When you find the line with "tion ne garantit" among the records below, reproduce it and each line after it exactly, ending with the line with "ằng bình rửa mũi".

> _The input_:
########################################
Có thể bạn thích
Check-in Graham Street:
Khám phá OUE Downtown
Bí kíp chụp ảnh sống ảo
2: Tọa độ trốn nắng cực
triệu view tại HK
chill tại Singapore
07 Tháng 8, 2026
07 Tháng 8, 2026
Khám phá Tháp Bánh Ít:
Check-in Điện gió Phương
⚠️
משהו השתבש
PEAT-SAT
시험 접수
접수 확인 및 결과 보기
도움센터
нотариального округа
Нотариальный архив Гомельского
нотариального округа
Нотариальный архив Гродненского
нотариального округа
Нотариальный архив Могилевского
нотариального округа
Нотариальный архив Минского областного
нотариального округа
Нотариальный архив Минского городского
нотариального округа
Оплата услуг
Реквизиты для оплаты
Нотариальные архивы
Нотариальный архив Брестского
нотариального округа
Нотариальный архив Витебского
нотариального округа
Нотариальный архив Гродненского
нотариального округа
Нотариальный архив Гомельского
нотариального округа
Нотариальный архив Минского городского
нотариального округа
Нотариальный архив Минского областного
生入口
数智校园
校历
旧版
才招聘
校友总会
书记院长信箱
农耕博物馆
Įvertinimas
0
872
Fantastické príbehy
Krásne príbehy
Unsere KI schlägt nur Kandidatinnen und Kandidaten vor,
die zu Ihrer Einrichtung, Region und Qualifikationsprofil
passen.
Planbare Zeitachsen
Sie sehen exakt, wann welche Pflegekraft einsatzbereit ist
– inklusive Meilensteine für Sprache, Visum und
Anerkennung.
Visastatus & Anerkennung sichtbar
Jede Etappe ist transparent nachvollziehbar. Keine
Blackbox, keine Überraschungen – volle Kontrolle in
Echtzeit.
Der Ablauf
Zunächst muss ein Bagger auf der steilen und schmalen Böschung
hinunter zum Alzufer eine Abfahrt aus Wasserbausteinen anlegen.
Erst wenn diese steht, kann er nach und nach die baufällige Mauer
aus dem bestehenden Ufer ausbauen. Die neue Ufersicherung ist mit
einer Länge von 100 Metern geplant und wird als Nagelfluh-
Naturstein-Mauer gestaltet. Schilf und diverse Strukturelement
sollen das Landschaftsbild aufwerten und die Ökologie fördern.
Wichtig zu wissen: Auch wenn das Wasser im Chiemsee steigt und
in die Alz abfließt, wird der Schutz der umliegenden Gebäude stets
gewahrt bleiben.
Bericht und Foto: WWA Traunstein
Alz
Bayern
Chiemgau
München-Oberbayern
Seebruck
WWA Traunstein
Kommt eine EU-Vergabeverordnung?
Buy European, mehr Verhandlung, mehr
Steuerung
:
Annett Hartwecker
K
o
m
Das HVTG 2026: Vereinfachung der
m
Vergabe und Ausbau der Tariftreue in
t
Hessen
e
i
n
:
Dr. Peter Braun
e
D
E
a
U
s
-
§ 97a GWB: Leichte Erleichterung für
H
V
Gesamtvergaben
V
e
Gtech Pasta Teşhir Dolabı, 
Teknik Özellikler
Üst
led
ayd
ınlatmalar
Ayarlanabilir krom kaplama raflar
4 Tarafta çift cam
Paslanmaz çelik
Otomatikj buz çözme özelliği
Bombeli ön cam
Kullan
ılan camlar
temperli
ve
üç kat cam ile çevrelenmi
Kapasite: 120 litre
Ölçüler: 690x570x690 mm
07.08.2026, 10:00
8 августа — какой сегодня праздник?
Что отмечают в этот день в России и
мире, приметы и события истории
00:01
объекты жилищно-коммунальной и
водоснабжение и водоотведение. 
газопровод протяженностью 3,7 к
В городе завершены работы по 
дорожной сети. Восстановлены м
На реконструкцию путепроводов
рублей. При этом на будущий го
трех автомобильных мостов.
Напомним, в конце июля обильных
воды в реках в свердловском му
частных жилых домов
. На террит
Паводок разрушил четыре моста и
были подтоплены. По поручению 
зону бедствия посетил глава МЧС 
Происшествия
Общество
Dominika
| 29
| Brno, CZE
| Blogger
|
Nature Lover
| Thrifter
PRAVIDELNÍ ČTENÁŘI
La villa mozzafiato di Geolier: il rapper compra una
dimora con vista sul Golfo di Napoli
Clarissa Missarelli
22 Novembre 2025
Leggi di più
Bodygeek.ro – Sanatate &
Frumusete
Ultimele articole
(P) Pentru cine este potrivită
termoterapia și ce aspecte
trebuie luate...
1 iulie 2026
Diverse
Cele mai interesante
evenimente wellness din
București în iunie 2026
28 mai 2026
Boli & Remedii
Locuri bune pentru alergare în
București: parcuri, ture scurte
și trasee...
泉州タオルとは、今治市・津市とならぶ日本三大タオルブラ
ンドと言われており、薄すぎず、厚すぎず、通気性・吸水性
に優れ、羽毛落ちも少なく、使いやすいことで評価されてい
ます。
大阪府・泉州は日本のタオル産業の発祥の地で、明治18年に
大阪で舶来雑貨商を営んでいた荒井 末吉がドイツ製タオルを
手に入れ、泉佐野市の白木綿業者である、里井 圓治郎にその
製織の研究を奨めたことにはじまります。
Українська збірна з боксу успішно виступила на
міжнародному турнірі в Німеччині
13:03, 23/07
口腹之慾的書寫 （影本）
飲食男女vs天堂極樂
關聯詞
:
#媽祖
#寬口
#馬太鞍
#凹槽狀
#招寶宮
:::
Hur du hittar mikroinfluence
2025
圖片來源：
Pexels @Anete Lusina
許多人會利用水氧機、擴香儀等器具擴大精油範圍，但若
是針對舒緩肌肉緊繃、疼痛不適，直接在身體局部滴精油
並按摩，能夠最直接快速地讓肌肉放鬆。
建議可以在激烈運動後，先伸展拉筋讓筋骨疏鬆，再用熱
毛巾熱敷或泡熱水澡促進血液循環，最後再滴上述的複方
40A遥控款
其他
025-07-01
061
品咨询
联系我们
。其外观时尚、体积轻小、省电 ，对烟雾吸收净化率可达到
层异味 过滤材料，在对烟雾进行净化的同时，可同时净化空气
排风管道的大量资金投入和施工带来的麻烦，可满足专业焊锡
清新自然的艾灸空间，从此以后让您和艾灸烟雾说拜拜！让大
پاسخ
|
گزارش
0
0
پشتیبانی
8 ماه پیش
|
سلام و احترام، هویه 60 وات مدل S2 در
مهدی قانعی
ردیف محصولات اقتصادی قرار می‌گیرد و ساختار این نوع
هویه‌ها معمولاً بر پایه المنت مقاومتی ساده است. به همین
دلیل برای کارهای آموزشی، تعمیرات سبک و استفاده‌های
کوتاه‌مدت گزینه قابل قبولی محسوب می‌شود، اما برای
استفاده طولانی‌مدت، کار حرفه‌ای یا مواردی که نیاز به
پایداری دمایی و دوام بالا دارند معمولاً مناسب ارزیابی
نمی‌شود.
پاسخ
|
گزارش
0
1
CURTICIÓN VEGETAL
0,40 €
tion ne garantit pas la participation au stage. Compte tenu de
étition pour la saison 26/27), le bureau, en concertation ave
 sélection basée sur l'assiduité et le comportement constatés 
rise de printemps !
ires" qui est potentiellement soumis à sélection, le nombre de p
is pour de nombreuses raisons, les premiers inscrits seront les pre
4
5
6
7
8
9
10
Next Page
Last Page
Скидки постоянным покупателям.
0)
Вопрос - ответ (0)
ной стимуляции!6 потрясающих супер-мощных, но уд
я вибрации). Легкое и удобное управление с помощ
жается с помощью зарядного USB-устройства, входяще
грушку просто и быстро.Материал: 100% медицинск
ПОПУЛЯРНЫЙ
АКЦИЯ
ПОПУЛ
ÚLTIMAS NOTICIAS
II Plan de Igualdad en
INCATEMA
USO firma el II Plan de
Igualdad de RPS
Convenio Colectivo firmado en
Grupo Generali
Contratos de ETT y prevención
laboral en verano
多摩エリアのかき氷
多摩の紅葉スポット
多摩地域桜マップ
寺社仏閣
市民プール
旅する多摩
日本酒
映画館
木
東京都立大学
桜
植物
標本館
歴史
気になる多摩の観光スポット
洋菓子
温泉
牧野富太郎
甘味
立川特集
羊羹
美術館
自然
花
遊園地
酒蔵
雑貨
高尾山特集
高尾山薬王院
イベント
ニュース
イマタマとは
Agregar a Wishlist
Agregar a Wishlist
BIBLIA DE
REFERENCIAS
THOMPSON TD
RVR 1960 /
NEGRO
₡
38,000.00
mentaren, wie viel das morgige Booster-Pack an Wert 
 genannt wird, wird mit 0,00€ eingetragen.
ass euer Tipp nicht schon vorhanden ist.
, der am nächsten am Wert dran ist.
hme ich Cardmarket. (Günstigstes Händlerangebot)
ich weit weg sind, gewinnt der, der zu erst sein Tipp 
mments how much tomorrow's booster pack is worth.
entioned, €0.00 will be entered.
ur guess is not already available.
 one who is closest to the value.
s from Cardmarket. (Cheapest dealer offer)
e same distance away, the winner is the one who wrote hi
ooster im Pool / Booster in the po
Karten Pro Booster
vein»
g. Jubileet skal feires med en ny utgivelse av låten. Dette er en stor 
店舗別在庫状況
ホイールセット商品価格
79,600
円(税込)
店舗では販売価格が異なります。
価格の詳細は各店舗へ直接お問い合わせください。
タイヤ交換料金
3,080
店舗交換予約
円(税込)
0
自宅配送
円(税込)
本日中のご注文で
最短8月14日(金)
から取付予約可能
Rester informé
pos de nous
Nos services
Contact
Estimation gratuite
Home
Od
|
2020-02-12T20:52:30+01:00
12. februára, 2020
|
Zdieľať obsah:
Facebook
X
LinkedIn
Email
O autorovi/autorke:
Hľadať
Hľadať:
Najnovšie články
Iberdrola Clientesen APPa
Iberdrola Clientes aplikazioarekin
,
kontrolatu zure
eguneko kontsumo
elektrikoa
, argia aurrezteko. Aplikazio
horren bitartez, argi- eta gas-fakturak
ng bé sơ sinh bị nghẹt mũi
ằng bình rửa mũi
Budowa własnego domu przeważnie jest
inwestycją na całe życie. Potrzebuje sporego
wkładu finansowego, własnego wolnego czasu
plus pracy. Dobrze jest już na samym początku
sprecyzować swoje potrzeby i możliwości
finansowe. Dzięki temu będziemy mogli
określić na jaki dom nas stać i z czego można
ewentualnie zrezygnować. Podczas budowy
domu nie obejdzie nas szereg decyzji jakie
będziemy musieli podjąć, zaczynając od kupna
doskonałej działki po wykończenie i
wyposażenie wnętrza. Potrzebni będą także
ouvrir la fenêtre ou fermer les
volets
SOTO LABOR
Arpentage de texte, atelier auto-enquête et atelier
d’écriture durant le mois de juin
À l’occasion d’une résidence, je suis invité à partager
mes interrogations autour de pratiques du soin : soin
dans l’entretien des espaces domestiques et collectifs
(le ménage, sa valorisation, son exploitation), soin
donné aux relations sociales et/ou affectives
########################################
> _Reply_:
tion ne garantit pas la participation au stage. Compte tenu de
étition pour la saison 26/27), le bureau, en concertation ave
 sélection basée sur l'assiduité et le comportement constatés 
rise de printemps !
ires" qui est potentiellement soumis à sélection, le nombre de p
is pour de nombreuses raisons, les premiers inscrits seront les pre
4
5
6
7
8
9
10
Next Page
Last Page
Скидки постоянным покупателям.
0)
Вопрос - ответ (0)
ной стимуляции!6 потрясающих супер-мощных, но уд
я вибрации). Легкое и удобное управление с помощ
жается с помощью зарядного USB-устройства, входяще
грушку просто и быстро.Материал: 100% медицинск
ПОПУЛЯРНЫЙ
АКЦИЯ
ПОПУЛ
ÚLTIMAS NOTICIAS
II Plan de Igualdad en
INCATEMA
USO firma el II Plan de
Igualdad de RPS
Convenio Colectivo firmado en
Grupo Generali
Contratos de ETT y prevención
laboral en verano
多摩エリアのかき氷
多摩の紅葉スポット
多摩地域桜マップ
寺社仏閣
市民プール
旅する多摩
日本酒
映画館
木
東京都立大学
桜
植物
標本館
歴史
気になる多摩の観光スポット
洋菓子
温泉
牧野富太郎
甘味
立川特集
羊羹
美術館
自然
花
遊園地
酒蔵
雑貨
高尾山特集
高尾山薬王院
イベント
ニュース
イマタマとは
Agregar a Wishlist
Agregar a Wishlist
BIBLIA DE
REFERENCIAS
THOMPSON TD
RVR 1960 /
NEGRO
₡
38,000.00
mentaren, wie viel das morgige Booster-Pack an Wert 
 genannt wird, wird mit 0,00€ eingetragen.
ass euer Tipp nicht schon vorhanden ist.
, der am nächsten am Wert dran ist.
hme ich Cardmarket. (Günstigstes Händlerangebot)
ich weit weg sind, gewinnt der, der zu erst sein Tipp 
mments how much tomorrow's booster pack is worth.
entioned, €0.00 will be entered.
ur guess is not already available.
 one who is closest to the value.
s from Cardmarket. (Cheapest dealer offer)
e same distance away, the winner is the one who wrote hi
ooster im Pool / Booster in the po
Karten Pro Booster
vein»
g. Jubileet skal feires med en ny utgivelse av låten. Dette er en stor 
店舗別在庫状況
ホイールセット商品価格
79,600
円(税込)
店舗では販売価格が異なります。
価格の詳細は各店舗へ直接お問い合わせください。
タイヤ交換料金
3,080
店舗交換予約
円(税込)
0
自宅配送
円(税込)
本日中のご注文で
最短8月14日(金)
から取付予約可能
Rester informé
pos de nous
Nos services
Contact
Estimation gratuite
Home
Od
|
2020-02-12T20:52:30+01:00
12. februára, 2020
|
Zdieľať obsah:
Facebook
X
LinkedIn
Email
O autorovi/autorke:
Hľadať
Hľadať:
Najnovšie články
Iberdrola Clientesen APPa
Iberdrola Clientes aplikazioarekin
,
kontrolatu zure
eguneko kontsumo
elektrikoa
, argia aurrezteko. Aplikazio
horren bitartez, argi- eta gas-fakturak
ng bé sơ sinh bị nghẹt mũi
ằng bình rửa mũi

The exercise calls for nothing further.